题目链接：http://acm.hust.edu.cn/vjudge/contest/view.action?cid=85904#problem/A

题目：

     

Description

In this problem, you have to analyze a particular sorting algorithm. The algorithm processes a sequence of n distinct integers by swapping two adjacent sequence elements until the sequence is sorted in ascending order. For the input sequence 
9 1 0 5 4 ,
Ultra-QuickSort produces the output 
0 1 4 5 9 .
Your task is to determine how many swap operations Ultra-QuickSort needs to perform in order to sort a given input sequence.

Input

The input contains several test cases. Every test case begins with a line that contains a single integer n < 500,000 -- the length of the input sequence. Each of the the following n lines contains a single integer 0 ≤ a[i] ≤ 999,999,999, the i-th input sequence element.
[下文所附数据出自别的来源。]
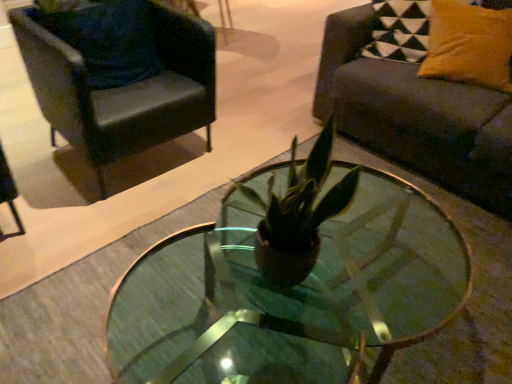 Question: Considering the relative sizes of black leather chair at upper left and transparent glass coffee table at center in the image provided, is black leather chair at upper left wider than transparent glass coffee table at center?

Choices:
 (A) no
 (B) yes

Answer: (A)

Question: Is black leather chair at upper left in contact with transparent glass coffee table at center?

Choices:
 (A) yes
 (B) no

Answer: (B)

Question: From the image's perspective, does black leather chair at upper left appear higher than transparent glass coffee table at center?

Choices:
 (A) yes
 (B) no

Answer: (A)

Question: Is black leather chair at upper left turned away from transparent glass coffee table at center?

Choices:
 (A) yes
 (B) no

Answer: (B)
Input is terminated by a sequence of length n = 0. This sequence must not be processed.

Output

For every input sequence, your program prints a single line containing an integer number op, the minimum number of swap operations necessary to sort the given input sequence.

Sample Input

5
9
1
0
5
4
3
1
2
3
0

Sample Output

6
0


题意：
    给出一个序列，求这个序列的逆序对个数。
方法：
   用归并排序（时间复杂度为O（nlongn））法进行排序，然后在排序过程中计数即可。

#include<iostream>
using namespace std;
const int maxn=500010;
long long a[maxn],b[maxn],count=0;
int n;
void merge(long long*A,int x,int y,long long*T)
{
    if(y-x>1)
    {
       int m=x+(y-x)/2;
        int p=x,q=m,i=x;
         merge(A,x,m,T);
         merge(A,m,y,T);
            while(p<m||q<y)
            {
              if(q>=y||(p<m&&A[p]<=A[q]))
                   T[i++]=A[p++];
                   else 
                   {
                       T[i++]=A[q++];
                       count+=m-p;
                   }
            }
            for(int j=x;j<y;j++)
                A[j]=T[j];
    }
}

int main()
{
    while(cin>>n&&n)
    {    
    count=0;
    for(int j=0;j<n;j++)
        cin>>a[j];
   merge(a,0,n,b);
    cout<<count<<endl;
    }
return 0;
}